Task statement:
Where in the entries below does "dana" appear? Copy every line that has it.

━━ Information supplied ━━

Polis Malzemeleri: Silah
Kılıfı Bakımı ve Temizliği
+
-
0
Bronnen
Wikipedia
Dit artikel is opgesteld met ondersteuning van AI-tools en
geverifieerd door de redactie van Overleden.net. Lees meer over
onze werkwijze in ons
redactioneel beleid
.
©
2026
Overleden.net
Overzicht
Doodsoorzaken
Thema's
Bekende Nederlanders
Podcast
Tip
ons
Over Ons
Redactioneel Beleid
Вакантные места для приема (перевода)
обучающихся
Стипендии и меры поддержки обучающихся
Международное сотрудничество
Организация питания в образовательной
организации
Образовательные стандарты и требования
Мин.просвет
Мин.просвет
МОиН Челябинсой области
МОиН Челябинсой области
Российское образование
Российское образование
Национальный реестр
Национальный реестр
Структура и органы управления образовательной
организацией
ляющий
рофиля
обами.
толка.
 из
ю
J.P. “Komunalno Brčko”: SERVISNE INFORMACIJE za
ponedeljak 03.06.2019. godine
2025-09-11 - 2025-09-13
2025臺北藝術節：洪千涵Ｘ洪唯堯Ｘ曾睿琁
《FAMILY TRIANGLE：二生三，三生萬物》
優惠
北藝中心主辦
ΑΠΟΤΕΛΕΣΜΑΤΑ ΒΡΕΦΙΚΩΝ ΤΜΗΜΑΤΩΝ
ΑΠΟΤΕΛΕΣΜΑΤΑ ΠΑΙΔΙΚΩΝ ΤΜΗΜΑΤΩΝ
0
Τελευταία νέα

━━━
━━ Information supplied ━━

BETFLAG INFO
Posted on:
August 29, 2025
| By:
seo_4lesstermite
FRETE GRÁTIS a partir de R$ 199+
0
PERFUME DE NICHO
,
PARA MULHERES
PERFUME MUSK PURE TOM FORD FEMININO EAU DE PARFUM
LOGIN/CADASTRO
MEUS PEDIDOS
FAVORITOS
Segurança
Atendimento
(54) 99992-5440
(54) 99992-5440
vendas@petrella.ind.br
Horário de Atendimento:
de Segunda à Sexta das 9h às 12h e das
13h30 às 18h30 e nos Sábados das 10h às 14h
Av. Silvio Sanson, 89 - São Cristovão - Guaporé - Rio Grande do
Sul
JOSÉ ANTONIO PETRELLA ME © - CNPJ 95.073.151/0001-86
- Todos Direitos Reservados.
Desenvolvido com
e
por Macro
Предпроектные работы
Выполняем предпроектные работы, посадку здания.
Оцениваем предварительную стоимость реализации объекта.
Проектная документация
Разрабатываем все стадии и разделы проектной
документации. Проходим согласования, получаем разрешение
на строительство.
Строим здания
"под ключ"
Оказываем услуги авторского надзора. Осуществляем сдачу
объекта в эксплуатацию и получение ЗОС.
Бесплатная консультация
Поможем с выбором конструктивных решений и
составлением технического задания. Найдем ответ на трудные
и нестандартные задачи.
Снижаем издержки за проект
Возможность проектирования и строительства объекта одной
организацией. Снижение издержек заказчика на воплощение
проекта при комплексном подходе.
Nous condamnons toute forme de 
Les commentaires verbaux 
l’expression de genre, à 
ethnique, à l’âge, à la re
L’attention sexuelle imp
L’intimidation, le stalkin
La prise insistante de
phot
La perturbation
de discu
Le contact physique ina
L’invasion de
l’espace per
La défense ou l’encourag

━━━
━━ Information supplied ━━

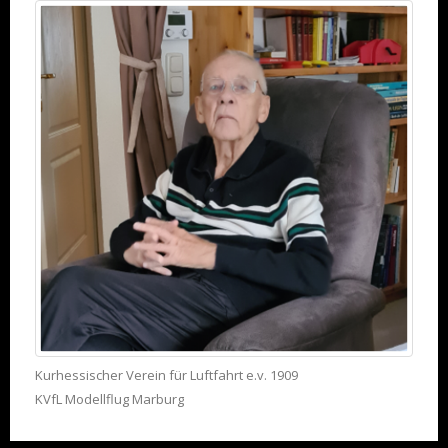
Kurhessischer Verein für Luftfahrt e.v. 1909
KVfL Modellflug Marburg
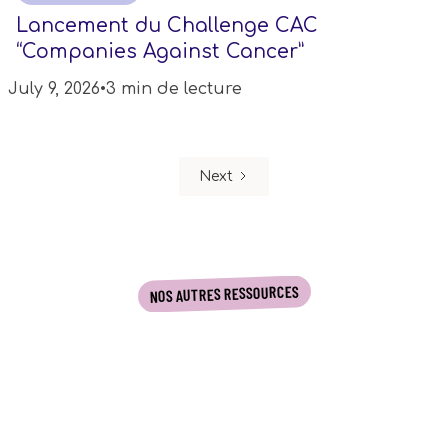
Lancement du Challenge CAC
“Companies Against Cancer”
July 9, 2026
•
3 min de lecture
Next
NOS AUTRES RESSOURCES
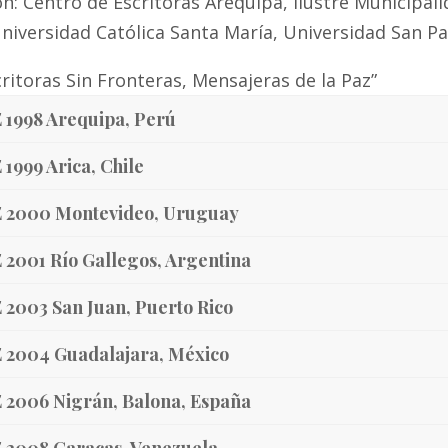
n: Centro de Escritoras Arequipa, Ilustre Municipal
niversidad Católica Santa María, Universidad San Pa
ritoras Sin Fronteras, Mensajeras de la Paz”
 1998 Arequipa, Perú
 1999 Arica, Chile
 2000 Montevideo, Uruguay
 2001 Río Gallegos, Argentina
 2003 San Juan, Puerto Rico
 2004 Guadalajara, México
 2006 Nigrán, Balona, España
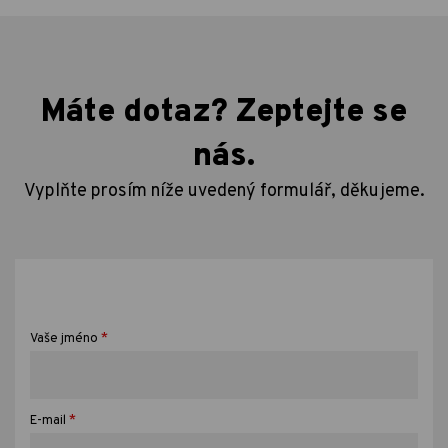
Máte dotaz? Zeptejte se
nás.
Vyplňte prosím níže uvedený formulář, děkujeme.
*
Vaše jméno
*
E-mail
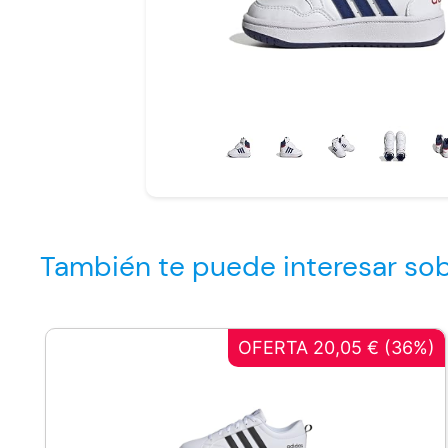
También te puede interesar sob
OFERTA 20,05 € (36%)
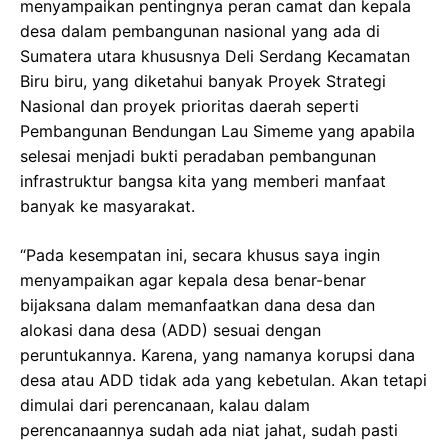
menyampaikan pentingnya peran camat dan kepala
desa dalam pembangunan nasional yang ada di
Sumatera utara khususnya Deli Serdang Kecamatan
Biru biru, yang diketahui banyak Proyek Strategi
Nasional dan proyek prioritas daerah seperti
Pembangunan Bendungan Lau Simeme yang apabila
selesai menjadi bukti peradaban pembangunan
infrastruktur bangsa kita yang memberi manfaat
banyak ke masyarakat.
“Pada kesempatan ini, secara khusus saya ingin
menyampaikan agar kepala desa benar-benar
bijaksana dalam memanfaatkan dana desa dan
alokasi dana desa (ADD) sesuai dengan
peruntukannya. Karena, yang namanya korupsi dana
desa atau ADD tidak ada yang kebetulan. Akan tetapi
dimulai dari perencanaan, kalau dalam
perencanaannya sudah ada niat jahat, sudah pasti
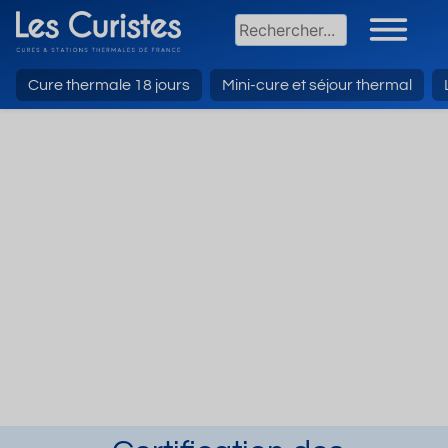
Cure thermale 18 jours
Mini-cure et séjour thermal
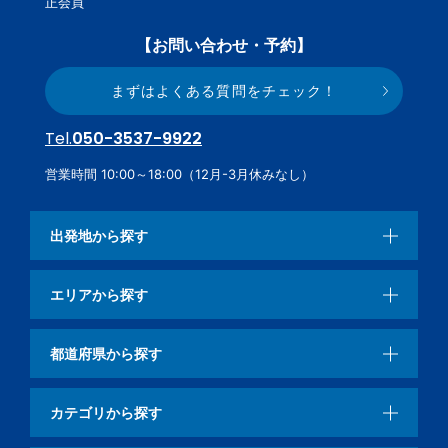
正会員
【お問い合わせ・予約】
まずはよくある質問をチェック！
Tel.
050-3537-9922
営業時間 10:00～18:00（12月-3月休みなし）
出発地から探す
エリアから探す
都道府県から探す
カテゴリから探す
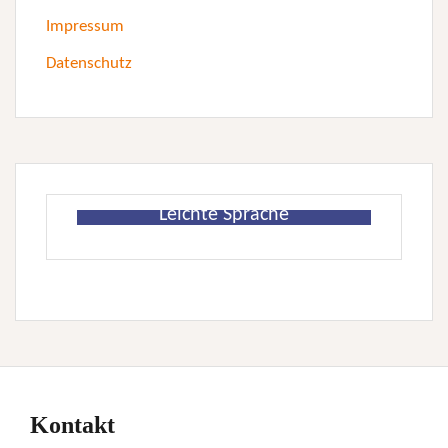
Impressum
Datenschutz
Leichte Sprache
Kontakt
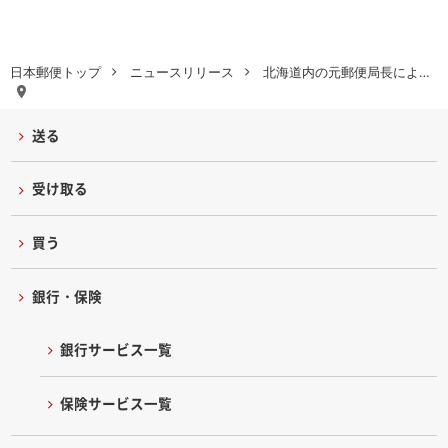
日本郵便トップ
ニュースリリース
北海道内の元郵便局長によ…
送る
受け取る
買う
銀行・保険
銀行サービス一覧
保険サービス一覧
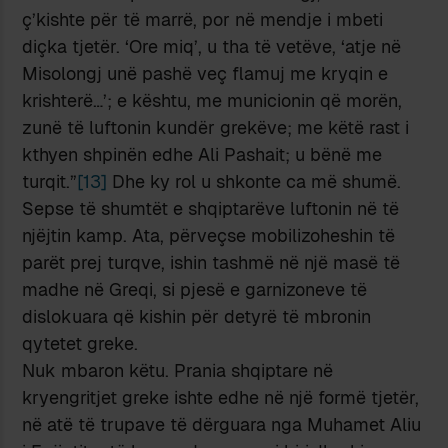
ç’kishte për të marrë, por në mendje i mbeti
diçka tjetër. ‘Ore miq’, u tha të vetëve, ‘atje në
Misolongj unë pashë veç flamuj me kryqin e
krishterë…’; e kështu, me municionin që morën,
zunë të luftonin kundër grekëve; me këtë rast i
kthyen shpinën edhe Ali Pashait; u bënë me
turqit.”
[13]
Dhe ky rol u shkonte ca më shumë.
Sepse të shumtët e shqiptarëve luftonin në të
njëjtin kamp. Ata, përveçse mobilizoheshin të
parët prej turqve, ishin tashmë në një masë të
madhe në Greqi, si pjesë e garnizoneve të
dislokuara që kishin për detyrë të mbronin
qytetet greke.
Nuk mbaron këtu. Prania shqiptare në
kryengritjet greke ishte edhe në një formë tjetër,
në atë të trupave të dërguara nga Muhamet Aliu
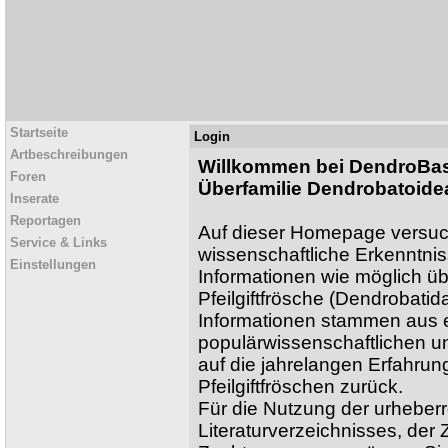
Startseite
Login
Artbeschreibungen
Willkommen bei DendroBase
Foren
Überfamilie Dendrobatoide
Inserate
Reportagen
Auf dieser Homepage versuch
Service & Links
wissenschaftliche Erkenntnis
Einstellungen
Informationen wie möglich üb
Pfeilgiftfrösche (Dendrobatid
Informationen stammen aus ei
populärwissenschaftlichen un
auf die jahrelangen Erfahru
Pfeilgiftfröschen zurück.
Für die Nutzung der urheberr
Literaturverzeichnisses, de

━━━

Expected answer:
bijaksana dalam memanfaatkan dana desa dan
alokasi dana desa (ADD) sesuai dengan
peruntukannya. Karena, yang namanya korupsi dana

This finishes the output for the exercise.